**Description of the task**
Don't include pictures. Quote the lines below from the first through the line that contains "Midjourney 替代工具推荐：2026年最好用的免费AI绘图平台合集".

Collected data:
========================

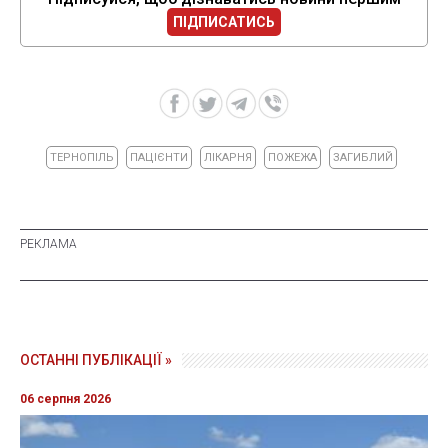
ПІДПИСАТИСЬ
ТЕРНОПІЛЬ
ПАЦІЄНТИ
ЛІКАРНЯ
ПОЖЕЖА
ЗАГИБЛИЙ
ОСТАННІ ПУБЛІКАЦІЇ »
06 серпня 2026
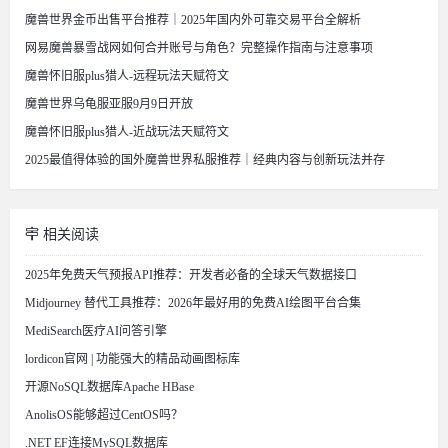
魔兽世界金币出售平台推荐｜2025年国内外可靠交易平台全解析
网易魔兽暴雪战网如何合并账号与角色？完整操作指南与注意事项
魔兽怀旧服plus猎人-远程玩法天赋符文
魔兽世界乌龟服亚服9月9日开放
魔兽怀旧服plus猎人-近战玩法天赋符文
2025最值得体验的国外魔兽世界私服推荐｜经典内容与创新玩法并存
相关阅读
2025年免费天气预报API推荐：开发者必备的全球天气数据接口
Midjourney 替代工具推荐：2026年最好用的免费AI绘图平台合集
MediSearch医疗AI问答引擎
lordicon官网 | 功能强大的精品动画图标库
开源NoSQL数据库Apache HBase
AnolisOS能够超过CentOS吗？
.NET EF连接MySQL数据库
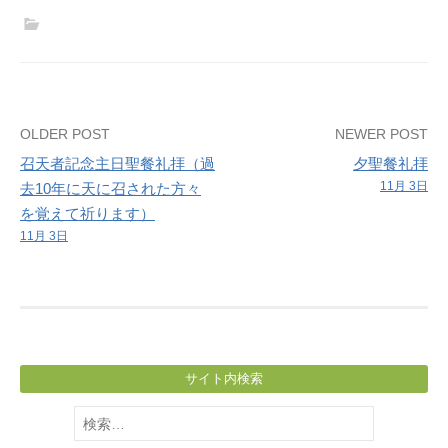
ザ
ー
＆
フ
ェ
Post
OLDER POST
NEWER POST
ス
召天者記念主日聖餐礼拝（過
夕聖餐礼拝
タ
navigation
11月 3日
去10年に天に召された方々
直
を覚えて祈ります）
前
11月 3日
準
備
サイト内検索
検
索:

========================

**Answer below**
ПІДПИСАТИСЬ
ТЕРНОПІЛЬ
ПАЦІЄНТИ
ЛІКАРНЯ
ПОЖЕЖА
ЗАГИБЛИЙ
ОСТАННІ ПУБЛІКАЦІЇ »
06 серпня 2026
魔兽世界金币出售平台推荐｜2025年国内外可靠交易平台全解析
网易魔兽暴雪战网如何合并账号与角色？完整操作指南与注意事项
魔兽怀旧服plus猎人-远程玩法天赋符文
魔兽世界乌龟服亚服9月9日开放
魔兽怀旧服plus猎人-近战玩法天赋符文
2025最值得体验的国外魔兽世界私服推荐｜经典内容与创新玩法并存
相关阅读
2025年免费天气预报API推荐：开发者必备的全球天气数据接口
Midjourney 替代工具推荐：2026年最好用的免费AI绘图平台合集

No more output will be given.